8. You don’t have to sell to profit.

Don’t think you need to sell to realise capital growth gained in a property. Selling a property incurs sales costs and taxes and, often, re-buying costs. By refinancing you have access to profits made on the property while holding on to your asset. This is similar to a reverse mortgage.

9. Property investing is all about time in the market.

Timing the market is for speculators not investors. If you can afford to buy and hold on to your asset, the time is right to buy.

And my most important tip:

10. Build a team of professional advisors.

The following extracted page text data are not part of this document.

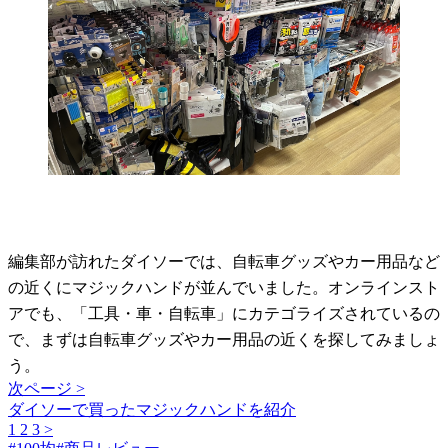
編集部が訪れたダイソーでは、自転車グッズやカー用品など
の近くにマジックハンドが並んでいました。オンラインスト
アでも、「工具・車・自転車」にカテゴライズされているの
で、まずは自転車グッズやカー用品の近くを探してみましょ
う。
次ページ >
ダイソーで買ったマジックハンドを紹介
1
2
3
>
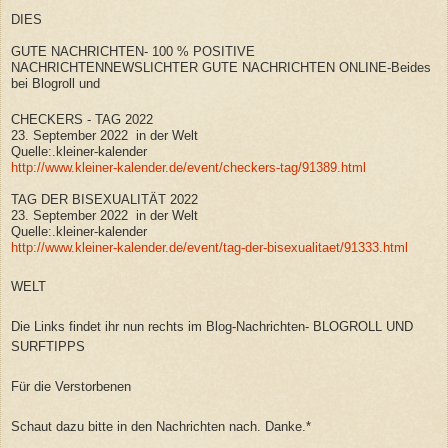
DIES
GUTE NACHRICHTEN- 100 % POSITIVE
NACHRICHTENNEWSLICHTER GUTE NACHRICHTEN ONLINE-Beides
bei Blogroll und
CHECKERS - TAG 2022
23. September 2022 in der Welt
Quelle:.kleiner-kalender
http://www.kleiner-kalender.de/event/checkers-tag/91389.html
TAG DER BISEXUALITÄT 2022
23. September 2022 in der Welt
Quelle:.kleiner-kalender
http://www.kleiner-kalender.de/event/tag-der-bisexualitaet/91333.html
WELT
Die Links findet ihr nun rechts im Blog-Nachrichten- BLOGROLL UND
SURFTIPPS
Für die Verstorbenen
Schaut dazu bitte in den Nachrichten nach. Danke.*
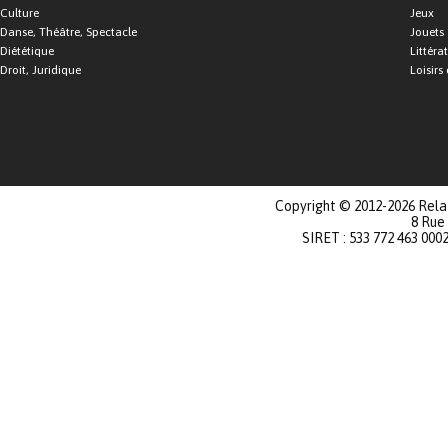
Culture
Jeux
Danse, Théâtre, Spectacle
Jouets
Diététique
Littéra
Droit, Juridique
Loisirs 
Copyright © 2012-2026 Relat
8 Rue
SIRET : 533 772 463 000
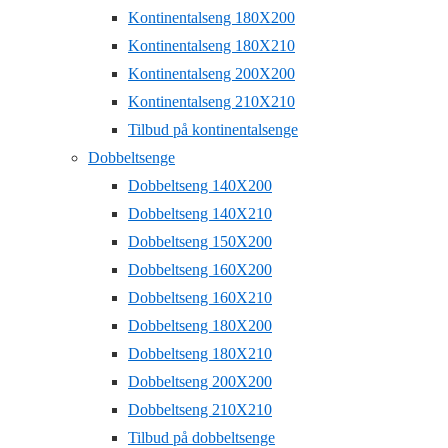
Kontinentalseng 180X200
Kontinentalseng 180X210
Kontinentalseng 200X200
Kontinentalseng 210X210
Tilbud på kontinentalsenge
Dobbeltsenge
Dobbeltseng 140X200
Dobbeltseng 140X210
Dobbeltseng 150X200
Dobbeltseng 160X200
Dobbeltseng 160X210
Dobbeltseng 180X200
Dobbeltseng 180X210
Dobbeltseng 200X200
Dobbeltseng 210X210
Tilbud på dobbeltsenge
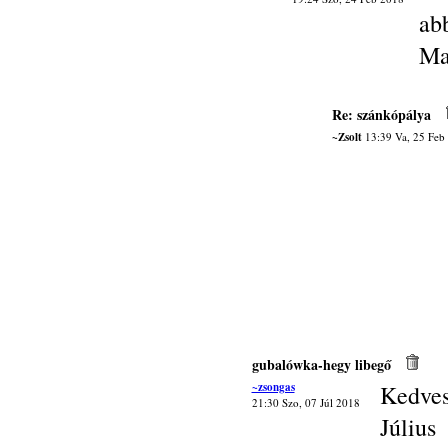
abb
Ma
Re: szánkópálya
~Zsolt
13:39 Va, 25 Feb
gubalówka-hegy libegő
~zsongas
Kedves
21:30 Szo, 07 Júl 2018
Júliu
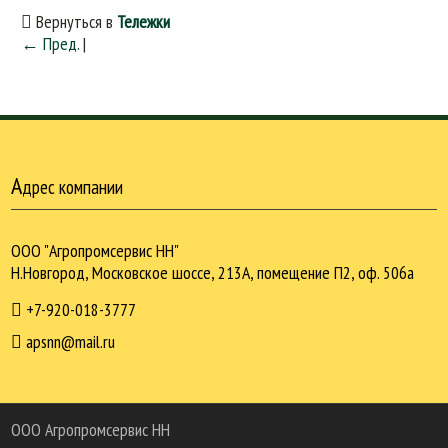
Вернуться в
Тележки
← Пред.
|
А
дрес компании
ООО "Агропромсервис НН"
Н.Новгород, Московское шоссе, 213А, помещение П2, оф. 506а
+7-920-018-3777
apsnn@mail.ru
ООО Агропромcервис НН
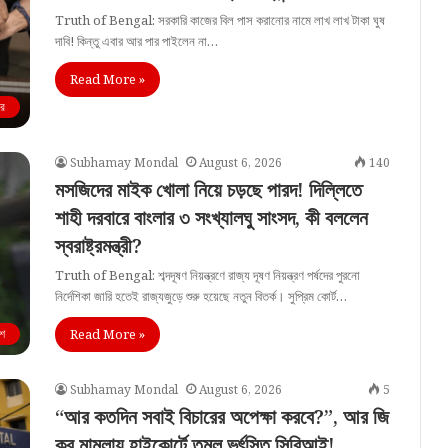
Truth of Bengal: সরকারি কাজের বিল পাস করানোর নামে লাখ লাখ টাকা ঘুষ
দাবি! কিন্তু এবার আর পার পাইলেন না…
Read More »
বর
Subhamay Mondal
August 6, 2026
140
মসজিদের মাইক খোলা নিয়ে চড়ছে পারদ! দিল্লিতে
শাহী দরবারে বাংলার ৩ সংখ্যালঘু সাংসদ, কী বললেন
স্বরাষ্ট্রমন্ত্রী?
Truth of Bengal: শব্দদূষণ নিয়ন্ত্রণে রাজ্য দূষণ নিয়ন্ত্রণ পর্ষদের পুরনো
নির্দেশিকা জারি হতেই রাজ্যজুড়ে শুরু হয়েছে নতুন বিতর্ক। সুপ্রিম কোর্ট…
Read More »
শ
Subhamay Mondal
August 6, 2026
5
“আর কতদিন সবাই বিচারের অপেক্ষা করবে?”, আর জি
কর মামলায় হাইকোর্টে তুমুল ভর্ৎসিত সিবিআই!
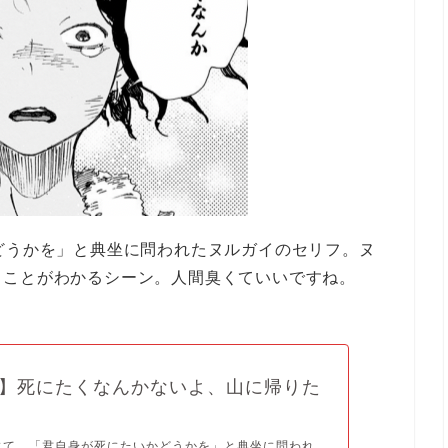
どうかを」と典坐に問われたヌルガイのセリフ。ヌ
ることがわかるシーン。人間臭くていいですね。
】死にたくなんかないよ、山に帰りた
にて、「君自身が死にたいかどうかを」と典坐に問われ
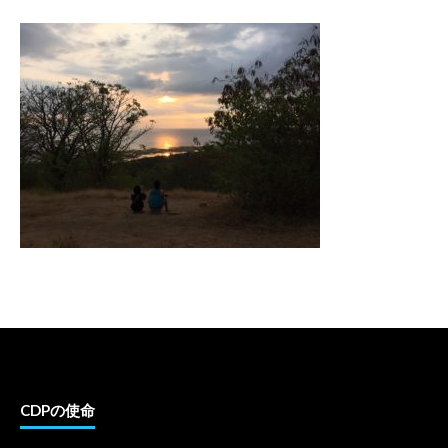
CDPの使命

You can’t do everything yourself. An initial outlay for hiring professionals who are experts in their field can make a difference of tens of thousands of dollars to your long term returns. As a starting point, every investor should have an accountant, mortgage broker, financial advisor, valuer, building inspector and buyers’ agent. There are companies who will organise all of this for you. For instance, at Empire, we build property portfolios for time poor professionals and we have built up a whole network of contacts who are the best in their field and bale to make your property investment a success.


By Chris Gray

Property and renovations can be for anyone, it all comes down to your goals and dreams and how much you want them. When you’re starting out and have limited financials it is tough but the sooner you get on the ladder, the sooner your equity grows and you can start duplicating. Caution: the quicker you try and double your money, the sooner you’re likely to fall over, slow and steady is the key to winning the race.